Do a controlled experiment An experiment does many things –the interesting bit –and the boilerplate just to make it go A control is another experiment –that only does the boilerplate Do both and “subtract”; finds interesting bit gcc -c $F control: $F passes gcc &&oink $F | grep 'error:...‘ but not oink

topformflat: “explaining hierarchical structure” To delta, a file is a sequence of lines topformflat “explains” the nesting of C/C++ Simple flex filter that copies input to output –but doesn’t print newlines nested deeper than a nesting-depth argument Strategy: repeatedly minimize with increasing nesting depths

topformflat Example void foo() { for(...) { x -= 5; bar(); } while(...) { j++; } void bar() { z |= 17; foo(); } void baz() {...}

topformflat Example, level=0 void foo() {for(...){x -= 5;bar();}while(...){j++;}} void bar() {z |= 17;foo();} void baz() {...}

topformflat Example, level=1 void foo() { for(...) { x -= 5; bar(); } while(...) { j++; } } void bar() { z |= 17; foo(); } void baz() {...} deleted

topformflat Example, level=2 void foo() { for(...) { x -= 5; bar(); } while(...) { j++; } } void bar() { z |= 17; foo(); } void baz() {...}

Science: Most bugs exhibitable by small inputs On any input size, the result is almost always small –for C++ input to a compiler, 1-2 pages of code. Seems to be a phenomenon of computation –there actually is Science in Computer Science! but not always –delta worked for a week and still had 50 files –a buffer had to fill up and then flush

The “Configuration File Trick” Delta generalizes to many situations if you –parameterize the process with a file –minimize the file. Simon Goldsmith was instrumenting Java system binaries –“during class-loading JVM would seg-fault; nothing really comprehensible would happen” –wrote a script to read a config file for which instrumented classes to put into the jar file –use delta to minimize the config file

Simulated Annealing –Large, non-convex sub-space –Gradient of goodness –Random local moves likely to find another point in the sub-space –Moves parameterizable by a temperature. Some say the ability to sometimes get worse is essential –I say: locality, randomness, and temperature

Delta as Simulated Annealing space: files that pass your test goodness: smaller file is better local moves: chop out a chunk of file –note that we never “get worse” –so delta is greedy temperature: chunk size –we have an exponential “annealing schedule”, which is not unusual, says wikipedia anyway.

Delta surprisingly effective Especially given how ignorant and general it is Most ideas for improvements are how to make the local moves better at staying in the space –These ideas generally require knowing what the file means.
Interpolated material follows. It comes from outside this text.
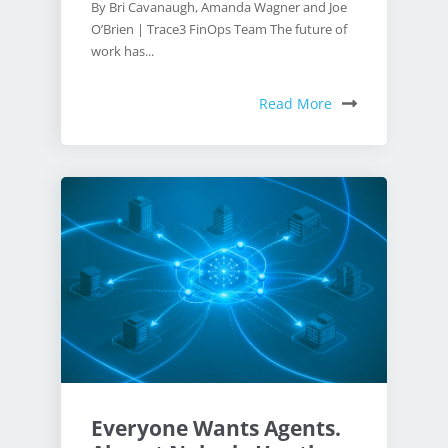
By Bri Cavanaugh, Amanda Wagner and Joe
O’Brien | Trace3 FinOps Team The future of
work has...
Read More
Everyone Wants Agents.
Important point: But note how well delta already does knowing nothing! –and topformflat only knows nesting and quotes!

Improvement: use knowledge of dependencies to improve moves decluse If you know the language semantics, reject moves that would violate it, or only make moves that would produce a legal file

Fan Mail From: Flash Sheridan This is just a quick thank-you note for Delta.... it immediately reduced a... bug file from 16K lines to ten (GCC bug 22604). Oddly enough, it initially found a different bug (22603), since I'd only specified "internal compiler error", not "segmentation fault".
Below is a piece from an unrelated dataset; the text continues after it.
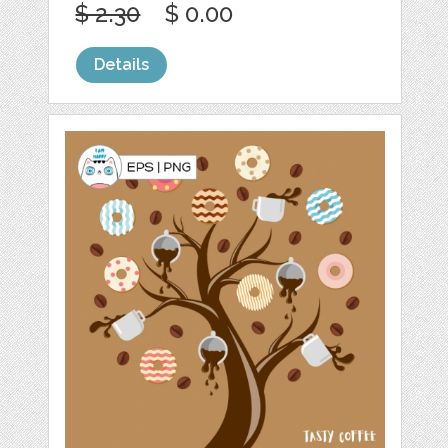
$ 2.30
$ 0.00
Details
Fan Mail, p.2 From: Flash Sheridan Delta has become even more valuable since my initial thank-you note. I'm not sure it's helped with all of the GCC bugs I've been filing... but I couldn't have filed most of them without Delta. Delta has always been able to find a radically smaller file, which I have been able to attach to my bug report.

Fan Mail, p.3 From: Richard Guenther delta is saving a lot of gcc developers life ;) I would guess 1 of 3 bugs sumitted to the gcc bugzilla get their testcase reduced using delta.... a little bit more accurate would be to say we're using delta to reduce all testcases from the gcc bugzilla in case they get entered unreduced.

Delta: This simple dumb script is everywhere! One class devoted to it in both Berkeley and Stanford Software Engineering Courses –Berkeley: “We've just assigned a delta-related homework to the students today” –Stanford: “I gave them a homework assignment for CS295 using delta. Feedback was positive but unquantified.” Why did it take so long to think of this simple thing?